И тут возник конфликт: Марта хотела смотреть по другой программе какой-то фильм, ждала его целую неделю. Не знаю, чем закончился спор, — Клаус, посмеиваясь над матерью и сестрой, увел меня в свою комнату…

— Что ж, приступим, — он извлек из кармана связку ключей в кожаном футлярчике, долго перебирал их, близко поднося к глазам, наконец, нашел нужный, отпер ящик письменного стола и вытащил две пухлые папки. — В этой — оригиналы, — сказал он, откладывая, — а в этой фотокопии, — он протянул мне папку. — Здесь есть и письма, которые дошли с фронта благополучно, часть хранилась у матери, часть у родителей отца. Мать всем этим очень дорожит и никуда из дома не дает. Поэтому для себя я сделал фотокопии…

Открыв папку и бегло перебрав плотные, одинакового формата листки фотобумаги, я поднял глаза на Клауса. Я даже не заметил, в какой момент в его руке оказалась общая тетрадь в слинявшем сером коленкоровом переплете.

— Вот, — сказал он, кладя ее передо мной.

Обыкновенная, общая, девяносто шесть листов, невероятно старая, иссохший коленкор в трещинах, кое-где на корешке он вовсе истерся, обнажив швы с побуревшим клеем на марле и поржавевшие скрепки.

Оставалось открыть тетрадь, что я и сделал.

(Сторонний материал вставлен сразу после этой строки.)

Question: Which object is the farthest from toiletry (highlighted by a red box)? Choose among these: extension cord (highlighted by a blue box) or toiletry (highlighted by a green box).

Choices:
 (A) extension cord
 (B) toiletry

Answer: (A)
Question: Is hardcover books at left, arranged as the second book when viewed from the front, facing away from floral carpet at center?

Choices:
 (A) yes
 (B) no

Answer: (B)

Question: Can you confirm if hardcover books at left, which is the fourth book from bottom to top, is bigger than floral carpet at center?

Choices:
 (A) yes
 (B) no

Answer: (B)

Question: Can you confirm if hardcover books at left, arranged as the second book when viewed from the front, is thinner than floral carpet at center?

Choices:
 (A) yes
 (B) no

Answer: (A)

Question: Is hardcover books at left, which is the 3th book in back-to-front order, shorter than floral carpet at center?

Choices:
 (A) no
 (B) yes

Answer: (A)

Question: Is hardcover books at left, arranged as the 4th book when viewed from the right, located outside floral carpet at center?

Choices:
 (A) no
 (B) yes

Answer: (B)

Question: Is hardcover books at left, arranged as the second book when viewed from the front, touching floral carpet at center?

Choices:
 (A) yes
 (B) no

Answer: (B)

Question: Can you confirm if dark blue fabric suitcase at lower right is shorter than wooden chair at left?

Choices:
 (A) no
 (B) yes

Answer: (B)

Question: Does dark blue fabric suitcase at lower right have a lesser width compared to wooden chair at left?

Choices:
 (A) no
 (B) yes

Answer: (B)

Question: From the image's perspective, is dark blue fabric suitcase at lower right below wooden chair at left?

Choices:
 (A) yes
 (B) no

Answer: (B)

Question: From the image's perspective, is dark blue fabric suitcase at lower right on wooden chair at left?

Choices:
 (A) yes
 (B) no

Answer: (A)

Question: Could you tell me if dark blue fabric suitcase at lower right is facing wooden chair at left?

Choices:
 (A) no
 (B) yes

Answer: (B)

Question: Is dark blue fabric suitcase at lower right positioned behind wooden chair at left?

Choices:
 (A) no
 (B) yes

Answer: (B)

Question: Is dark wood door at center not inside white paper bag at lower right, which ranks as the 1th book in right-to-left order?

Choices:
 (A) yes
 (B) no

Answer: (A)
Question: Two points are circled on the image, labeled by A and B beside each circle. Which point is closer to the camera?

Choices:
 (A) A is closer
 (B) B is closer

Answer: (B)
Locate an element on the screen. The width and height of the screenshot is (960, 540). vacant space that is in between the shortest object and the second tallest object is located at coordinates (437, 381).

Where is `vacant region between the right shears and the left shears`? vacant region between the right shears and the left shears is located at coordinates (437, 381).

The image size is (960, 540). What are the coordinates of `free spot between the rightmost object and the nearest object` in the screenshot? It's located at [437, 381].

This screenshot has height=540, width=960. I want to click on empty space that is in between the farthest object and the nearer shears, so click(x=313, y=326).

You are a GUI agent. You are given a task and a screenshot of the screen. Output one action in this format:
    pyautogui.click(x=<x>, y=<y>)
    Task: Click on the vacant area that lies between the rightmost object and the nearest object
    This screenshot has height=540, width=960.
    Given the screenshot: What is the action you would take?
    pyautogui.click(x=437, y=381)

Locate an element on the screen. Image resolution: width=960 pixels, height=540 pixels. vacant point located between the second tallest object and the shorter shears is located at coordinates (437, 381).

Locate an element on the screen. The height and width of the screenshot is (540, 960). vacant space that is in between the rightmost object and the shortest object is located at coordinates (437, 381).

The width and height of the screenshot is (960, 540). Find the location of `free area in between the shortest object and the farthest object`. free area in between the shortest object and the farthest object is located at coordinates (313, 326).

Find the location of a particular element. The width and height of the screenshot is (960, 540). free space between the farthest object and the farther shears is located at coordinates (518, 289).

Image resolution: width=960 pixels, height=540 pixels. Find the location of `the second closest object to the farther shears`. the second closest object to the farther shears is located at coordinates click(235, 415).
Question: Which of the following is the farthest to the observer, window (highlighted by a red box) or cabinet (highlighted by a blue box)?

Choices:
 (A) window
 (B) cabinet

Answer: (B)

И взгляд мой пристыл к первой странице: на пожелтевшем листе в широкую линейку с красными фабричными полями по-русски было написано «Дневник», а ниже — моя фамилия, имя и довоенный адрес. И еще: «Начат 1 сентября 1939 года». Все написано моим школьным, но уже взрослевшим почерком, запретным для учеников пером «рондо». Я узнал все это сразу или же вспомнил сразу. И не только это. В моем мозгу, как падающая звезда, пронеслись десятилетия, впечатанные в них события, человеческие лица, целые и уничтоженные города, грохочущие эшелоны и ветер от них, пахнувший мазутом и паровозным дымом, — огромный пестрый мир, озвученный голосами людей…

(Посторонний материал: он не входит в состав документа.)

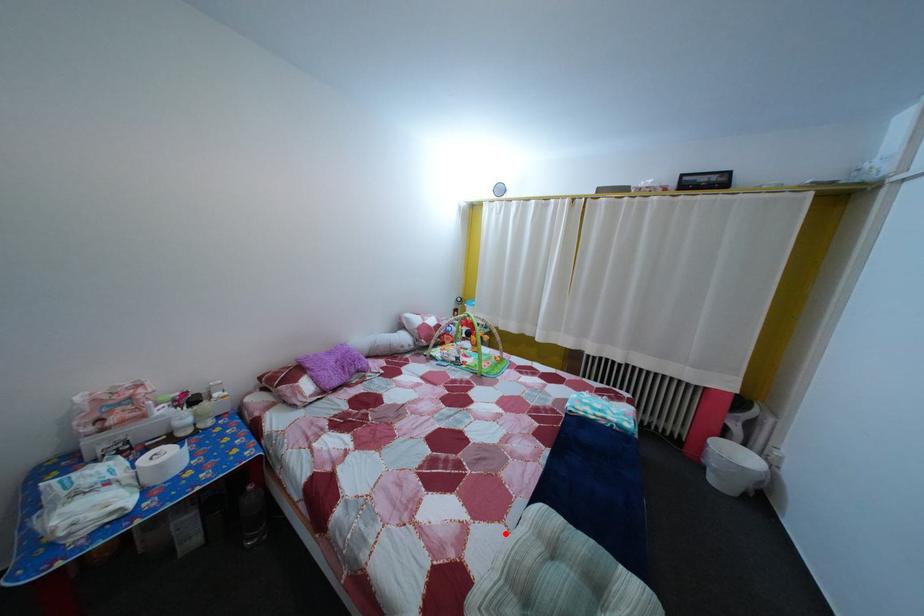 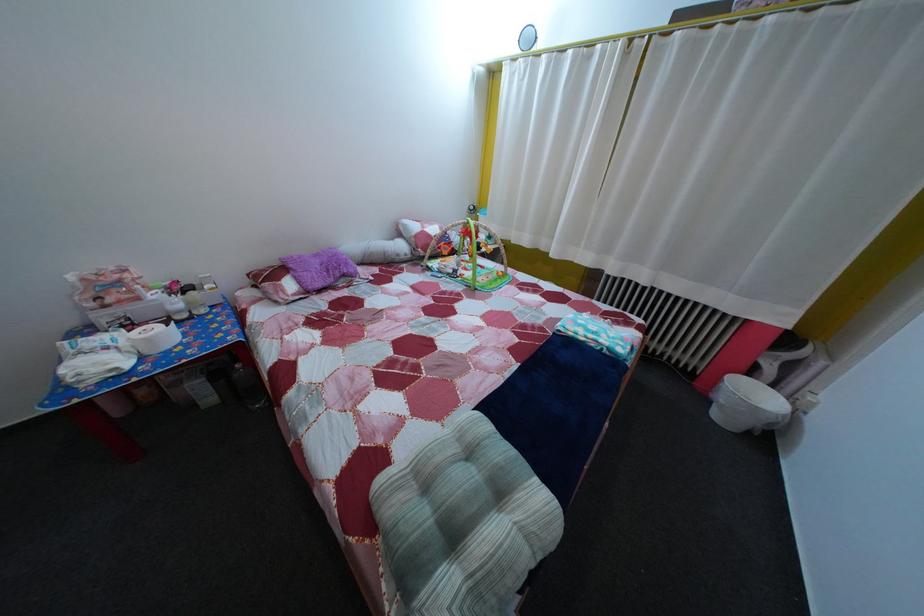 Where in the second image is the point corresponding to the highlighted location from the first image?

(442, 432) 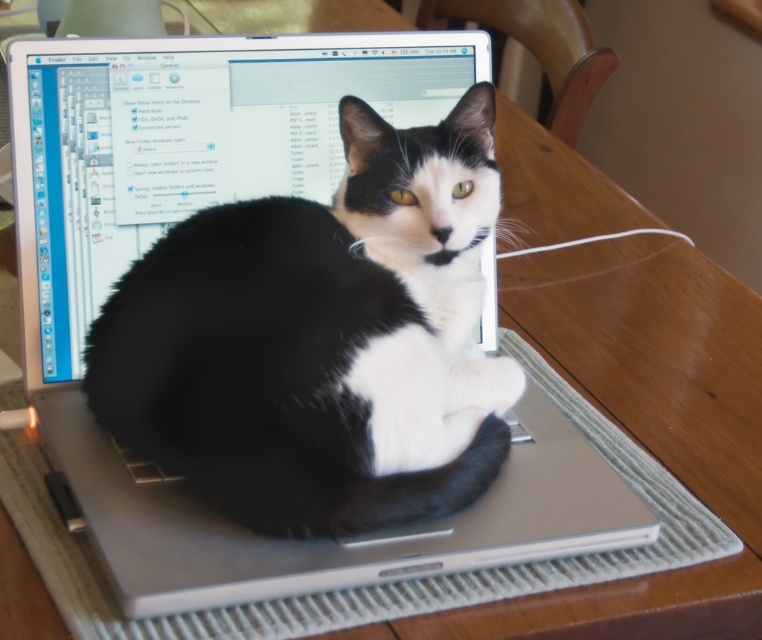 Does black fur cat at center have a lesser width compared to white string at upper right?

In fact, black fur cat at center might be wider than white string at upper right.

Is point (167, 280) behind point (613, 232)?

No, (167, 280) is closer to viewer.

Identify the location of black fur cat at center. The image size is (762, 640). (322, 339). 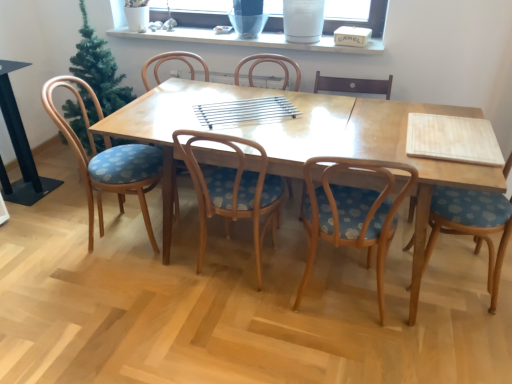 The image size is (512, 384). I want to click on vacant space to the left of wooden chair with blue floral cushion at center, acting as the 5th chair starting from the left, so click(x=239, y=330).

— Ваш? — услышал я Клауса.

— Как он попал сюда?.. Впрочем…

— Все здесь… И ответ на ваш вопрос, — он показал на папки. — Эту, с фотокопиями, возьмите себе.

— Кем был ваш отец?

— До войны подручным у провизора. В 1940 году его призвали в армию, в строй отец не попал — сильная близорукость с астигматизмом. Его определили в армейскую аптеку при лазарете. Расфасовывал порошки, мыл колбочки… Остальное и главное вы узнаете из его бумаг. Я не знал, как ими распорядиться. Просто сохранить на память или показать в какой-нибудь редакции, издательстве? Я не был уверен, что это может кого-нибудь заинтересовать. А потом прочитал ваш очерк. Вот так, — он умолк, склонив голову, готовый слушать меня.

Но что я мог ему сказать в тот момент?

— Здесь все в хронологическом порядке, — снова заговорил Клаус. — Что ж, до завтра. — Он вышел.